DER SPIEGEL first hit newsstands on January 4, 1947. Modelled on British and U.S. news magazines, the weekly’s release was initiated and sponsored by the British occupational administration. The magazine set out to bring objective news reports to people in post-war Germany. Rudolf Augstein, publisher and first editor-in-chief, gradually moulded a news magazine that is synonymous with independent reporting. However, this principle has repeatedly led to conflicts and monikers such as “Schmierblatt” (Konrad Adenauer) or “Scheißblatt – shit paper” (Willy Brandt). In 1952, the publishing house relocated from Hanover to Hamburg.

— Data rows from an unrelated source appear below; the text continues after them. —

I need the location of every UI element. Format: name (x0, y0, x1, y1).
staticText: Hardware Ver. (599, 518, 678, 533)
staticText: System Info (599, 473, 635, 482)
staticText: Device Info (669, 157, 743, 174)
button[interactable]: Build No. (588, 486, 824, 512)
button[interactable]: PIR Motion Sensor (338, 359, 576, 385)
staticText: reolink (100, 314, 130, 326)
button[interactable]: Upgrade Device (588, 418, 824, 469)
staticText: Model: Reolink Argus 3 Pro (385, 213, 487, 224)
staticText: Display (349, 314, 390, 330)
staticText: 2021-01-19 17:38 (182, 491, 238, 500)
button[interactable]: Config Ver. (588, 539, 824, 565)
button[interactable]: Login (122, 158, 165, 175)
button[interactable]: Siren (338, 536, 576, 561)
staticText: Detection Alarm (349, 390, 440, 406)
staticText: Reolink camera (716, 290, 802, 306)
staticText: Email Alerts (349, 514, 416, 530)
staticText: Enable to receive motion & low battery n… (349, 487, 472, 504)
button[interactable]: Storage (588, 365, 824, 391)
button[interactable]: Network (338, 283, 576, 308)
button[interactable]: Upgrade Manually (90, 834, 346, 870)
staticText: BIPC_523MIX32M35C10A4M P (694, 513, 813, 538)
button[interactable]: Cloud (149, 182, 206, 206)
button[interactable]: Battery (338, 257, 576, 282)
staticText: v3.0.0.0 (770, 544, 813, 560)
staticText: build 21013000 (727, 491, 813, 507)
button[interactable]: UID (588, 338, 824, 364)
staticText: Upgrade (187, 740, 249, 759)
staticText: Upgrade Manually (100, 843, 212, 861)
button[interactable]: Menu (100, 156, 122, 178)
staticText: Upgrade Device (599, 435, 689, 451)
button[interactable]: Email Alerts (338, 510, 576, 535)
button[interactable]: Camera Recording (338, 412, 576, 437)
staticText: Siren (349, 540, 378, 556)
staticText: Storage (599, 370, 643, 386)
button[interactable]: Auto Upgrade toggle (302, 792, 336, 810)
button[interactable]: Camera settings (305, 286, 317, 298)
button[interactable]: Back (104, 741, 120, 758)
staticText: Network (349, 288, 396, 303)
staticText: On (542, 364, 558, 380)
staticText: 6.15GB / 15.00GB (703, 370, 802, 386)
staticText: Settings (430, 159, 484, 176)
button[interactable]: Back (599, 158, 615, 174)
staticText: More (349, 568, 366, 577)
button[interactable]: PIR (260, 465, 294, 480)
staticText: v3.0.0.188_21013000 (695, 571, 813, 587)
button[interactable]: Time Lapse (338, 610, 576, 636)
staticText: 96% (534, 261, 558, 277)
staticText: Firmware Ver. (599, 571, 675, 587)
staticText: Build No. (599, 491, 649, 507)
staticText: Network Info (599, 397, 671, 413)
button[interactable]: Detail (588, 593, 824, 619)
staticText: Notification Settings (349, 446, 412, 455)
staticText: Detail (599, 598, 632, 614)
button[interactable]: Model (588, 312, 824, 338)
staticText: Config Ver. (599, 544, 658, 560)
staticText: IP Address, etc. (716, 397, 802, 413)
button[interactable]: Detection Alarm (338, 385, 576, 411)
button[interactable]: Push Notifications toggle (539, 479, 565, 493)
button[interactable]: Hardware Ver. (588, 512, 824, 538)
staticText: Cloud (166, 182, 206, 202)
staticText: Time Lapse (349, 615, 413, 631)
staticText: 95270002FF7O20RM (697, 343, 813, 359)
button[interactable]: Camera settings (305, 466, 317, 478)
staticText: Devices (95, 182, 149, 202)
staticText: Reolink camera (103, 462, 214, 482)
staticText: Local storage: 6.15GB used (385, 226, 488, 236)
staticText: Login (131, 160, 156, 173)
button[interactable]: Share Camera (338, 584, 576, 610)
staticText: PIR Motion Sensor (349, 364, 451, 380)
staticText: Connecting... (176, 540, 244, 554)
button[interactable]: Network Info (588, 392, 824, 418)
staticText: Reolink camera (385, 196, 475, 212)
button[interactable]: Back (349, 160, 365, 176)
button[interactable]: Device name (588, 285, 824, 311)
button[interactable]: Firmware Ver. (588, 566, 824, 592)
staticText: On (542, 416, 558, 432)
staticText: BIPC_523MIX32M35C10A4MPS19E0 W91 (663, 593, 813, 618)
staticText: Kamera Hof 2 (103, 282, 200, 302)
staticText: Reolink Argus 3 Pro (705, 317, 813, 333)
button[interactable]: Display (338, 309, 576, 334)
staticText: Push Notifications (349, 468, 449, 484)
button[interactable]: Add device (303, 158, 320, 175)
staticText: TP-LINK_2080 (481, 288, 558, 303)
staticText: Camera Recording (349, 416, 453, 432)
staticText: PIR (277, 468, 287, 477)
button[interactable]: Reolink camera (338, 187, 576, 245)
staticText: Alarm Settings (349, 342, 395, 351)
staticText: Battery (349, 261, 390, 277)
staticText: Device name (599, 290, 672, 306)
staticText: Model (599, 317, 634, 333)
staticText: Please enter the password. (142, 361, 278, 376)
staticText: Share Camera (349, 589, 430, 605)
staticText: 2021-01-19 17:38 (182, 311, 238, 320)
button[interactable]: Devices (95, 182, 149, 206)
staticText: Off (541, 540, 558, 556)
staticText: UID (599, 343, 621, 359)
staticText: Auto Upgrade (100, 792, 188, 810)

After several moves, SPIEGEL Group has been based at Ericusspitze 1 in Hamburg’s HafenCity since 2011. In January 1969, the publishing company and newsroom staff moved out of the brick building in Speersort into a towering glass building in Ost-West-Str./Brandstwiete. The magazine’s investigative reporting style has led to many scoops and uncovered all kind of affairs and scandals often with far-reaching political repercussions. Now, 70 years, 3,650 editions later and after 378,000 articles penned by around 2,000 editors overseen by 27 editors-in-chief, SPIEGEL faces new challenges. Ongoing digitalisation is leading to upheavals in publishing, structural changes in media and has put a burden on financing journalism that requires lengthy and extensive input.
Over 13 million readers
Thomas Hass, Manager of SPIEGEL, said: “Together, we wish to boost the SPIEGEL Group as the home of investigative, political journalism and to turn it into an innovative, modern company at the same time,” adding, “We are investing in several new products and are excellently positioned as a multimedia company. Never before, has SPIEGEL’s journalism reached as many readers as it does today. Week by week, more than 13 million people opt for our content – on paper, on the internet, iPADs and smartphones.”
Investments in future
In the 21st century, investigative reporting require fars more co-operation and on an international scale. To this end, SPIEGEL and editorial teams across eight European countries have set up the “European Investigative Collaborations” (EIC). This network of journalists advocates and facilitates cross-border, investigative collaboration and pools access to confidential information and sources. Klaus Brinkbäumer, Editor-in-Chief of SPIEGEL, explained: “This and many other measures are investments in the future so that SPIEGEL can push ahead with awareness projects got off the ground by Rudolf Augustein.”